Erik Butler, Joan Gordon, and Veronica Hollinger have examined the literary vampire’s evolution and persistence as a result of its metaphorical capacity. They have observed a mutation of the figure, because of its adaptation to the historical, cultural, political, and societal circumstances of the ages in which they were created. And they have discovered reflections of ourselves, and of our anxieties, desires, and fears, in them. Butler mainly refers to the vampires’ representations of trouble and earthly affairs in disarray. He views them as embodiments of the changing world and the depersonalizing forces of modernity. Each vampire contrasts with another depiction, but nevertheless all of them share a sameness arising from cultural contradictions. This sameness appears in the form of certain characteristics which are typical for vampires, and recur in each new variation. These include movements between different stations of class and culture, the upsetting of religious codes, and the inversion of norms of sex and gender (Butler 11-13, 17-18). Gordon and Hollinger also see vampires as reflections of ourselves and as figures that provide guidelines against which we can define ourselves. Their images shift, as our desires and anxieties do, and as a metaphor they can tell about sexuality, power, alienation, and definitions of evil. These issues and the important topic of religion will be taken into consideration in my paper (Gordon and Hollinger 1–5). According to Carol Senf, topics of sexuality and rebellious behavior against authorities and constraints gain importance in vampire literature, while religious aspects fade in the background. This is due to changing attitudes towards authority, a diminishing influence of religious authority, and more openness towards sexuality. A further reason is a growing acceptance of variations and individual behavior. As a result of these changes the image of the vampire alters. The figure becomes a sympathetic being and its diabolic image disappears (Senf, The Vampire 150–63).
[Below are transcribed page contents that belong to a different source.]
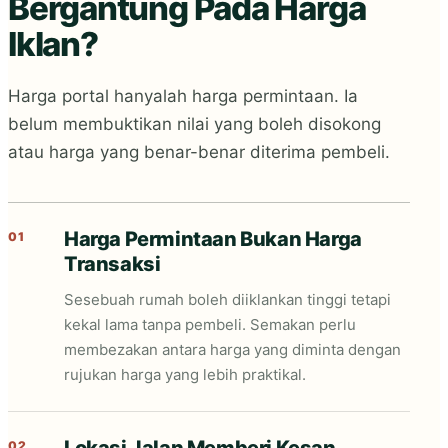
Bergantung Pada Harga
Iklan?
Harga portal hanyalah harga permintaan. Ia
belum membuktikan nilai yang boleh disokong
atau harga yang benar-benar diterima pembeli.
Harga Permintaan Bukan Harga
01
Transaksi
Sesebuah rumah boleh diiklankan tinggi tetapi
kekal lama tanpa pembeli. Semakan perlu
membezakan antara harga yang diminta dengan
rujukan harga yang lebih praktikal.
02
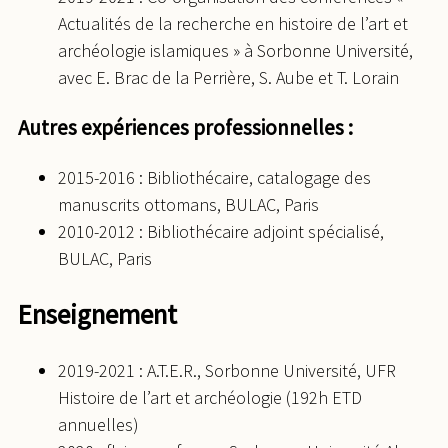
Actualités de la recherche en histoire de l’art et
archéologie islamiques » à Sorbonne Université,
avec E. Brac de la Perrière, S. Aube et T. Lorain
Autres expériences professionnelles :
2015-2016 : Bibliothécaire, catalogage des
manuscrits ottomans, BULAC, Paris
2010-2012 : Bibliothécaire adjoint spécialisé,
BULAC, Paris
Enseignement
2019-2021 : A.T.E.R., Sorbonne Université, UFR
Histoire de l’art et archéologie (192h ETD
annuelles)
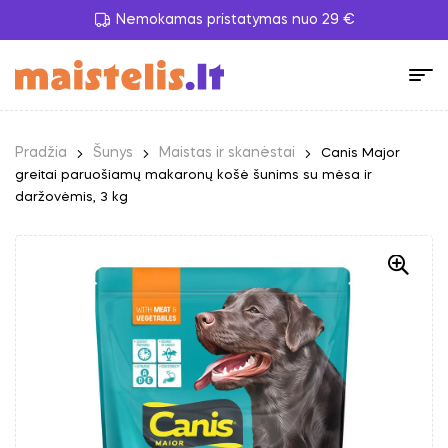
Nemokamas pristatymas nuo 29 €
Pradžia
Šunys
Maistas ir skanėstai
Canis Major
greitai paruošiamų makaronų košė šunims su mėsa ir
daržovėmis, 3 kg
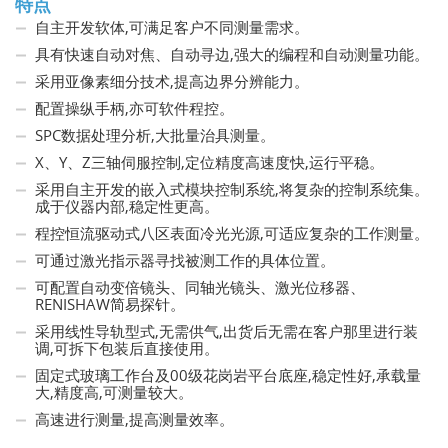
特点
自主开发软体,可满足客户不同测量需求。
具有快速自动对焦、自动​​寻边,强大的编程和自动测量功能。
采用亚像素细分技术,提高边界分辨能力。
配置操纵手柄,亦可软件程控。
SPC数据处理分析,大批量治具测量。
X、Y、Z三轴伺服控制,定位精度高速度快,运行平稳。
采用自主开发的嵌入式模块控制系统,将复杂的控制系统集。
成于仪器内部,稳定性更高。
程控恒流驱动式八区表面冷光光源,可适应复杂的工作测量。
可通过激光指示器寻找被测工作的具体位置。
可配置自动变倍镜头、同轴光镜头、激光位移器、
RENISHAW简易探针。
采用线性导轨型式,无需供气,出货后无需在客户那里进行装
调,可拆下包装后直接使用。
固定式玻璃工作台及00级花岗岩平台底座,稳定性好,承载量
大,精度高,可测量较大。
高速进行测量,提高测量效率。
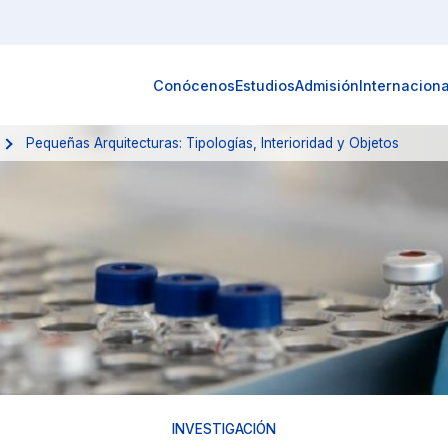
Conócenos
Estudios
Admisión
Internaciona
Pequeñas Arquitecturas: Tipologías, Interioridad y Objetos
INVESTIGACIÓN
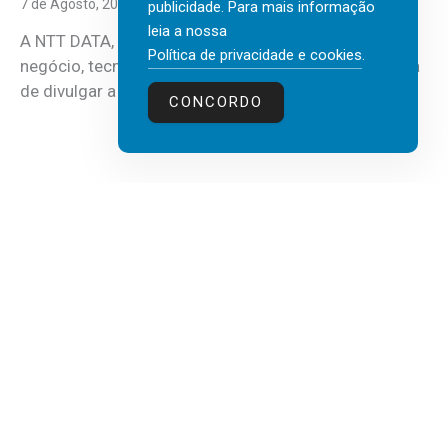
7 de Agosto, 2026
publicidade. Para mais informação
leia a nossa
A NTT DATA, consultora global em serviços de
Política de privacidade e cookies
.
negócio, tecnologia e inteligência artificial (IA), acaba
de divulgar a mais recente...
CONCORDO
We can summarize that the vampire made its entry into literature from a folkloric background. From that point up to the present, the image of the vampire has undergone an evolution as a result of its metaphorical connection to each new age. Already in folklore there were reasons for the appearance and spread of vampire epidemics. The supernatural beings were mainly used to spread fears, that someone who would not live according to the rules of authorities as the Church would become such a monster himself. In addition to this vampires provided welcome explanations for the fears and anxieties of the people, they couldn’t clarify themselves. When the vampire entered literature, the image made a first change, as a result of its adaptation this new medium and to a new age. As a literary motive the vampire constantly serves as a metaphor for the historical and societal circumstances prevailing at the time of its creation, as a personification of the ‘social other’, and as a metaphor for the humans’ fears and desires. In addition to this literary vampires always appear in connection with sexuality, gender, and religion. The vampire’s ongoing adaptation to changes in all these issues leads to its evolution and constant popularity. This evolution includes a change of appearance, behavior, supernatural powers, the role of victims, the vampires’ dealing with its vampire nature, and its ability to feel and empathize. In 3. The Shape of Vampires – From the Evil Monster to the Beautiful Hero, I will examine these changes and the resulting development from a terrible monster to a sympathetic humanized being. Because of the important role of sexuality and religion in nearly every depiction of vampires, and the impact these topics have on the images of vampires, I have decided to examine them, in my two final points: 4. Vampires, Sexuality and Gender, and 5. Vampires and Religion . Here I will examine how the attitudes towards these topics have changed, to what extend such changes mirror in the works, and how this contributes to the development of the vampires.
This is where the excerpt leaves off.